> _Task to complete_
Quote the whole listing word for word. Do not include the pictures.

> _Listed entries_
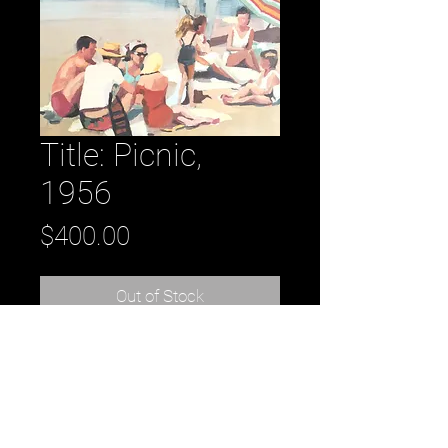
Title: Picnic,
1956
Price
$400.00
Out of Stock
Title: Picnic, 1956 oil on panel 8” x 8”
2016
by artist: Kirsten Tradowsky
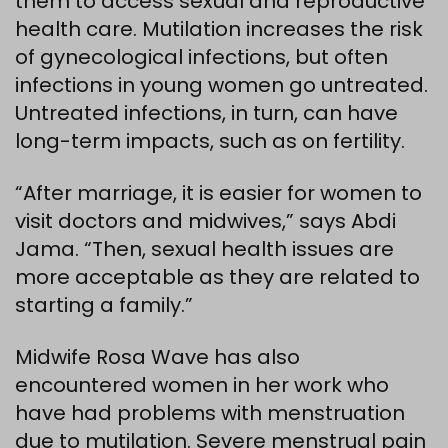
them to access sexual and reproductive
health care. Mutilation increases the risk
of gynecological infections, but often
infections in young women go untreated.
Untreated infections, in turn, can have
long-term impacts, such as on fertility.
“After marriage, it is easier for women to
visit doctors and midwives,” says Abdi
Jama. “Then, sexual health issues are
more acceptable as they are related to
starting a family.”
Midwife Rosa Wave has also
encountered women in her work who
have had problems with menstruation
due to mutilation. Severe menstrual pain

> _Reply to the task_
Title: Picnic,
1956
Price
$400.00
Out of Stock
Title: Picnic, 1956 oil on panel 8” x 8”
2016
by artist: Kirsten Tradowsky
them to access sexual and reproductive
health care. Mutilation increases the risk
of gynecological infections, but often
infections in young women go untreated.
Untreated infections, in turn, can have
long-term impacts, such as on fertility.
“After marriage, it is easier for women to
visit doctors and midwives,” says Abdi
Jama. “Then, sexual health issues are
more acceptable as they are related to
starting a family.”
Midwife Rosa Wave has also
encountered women in her work who
have had problems with menstruation
due to mutilation. Severe menstrual pain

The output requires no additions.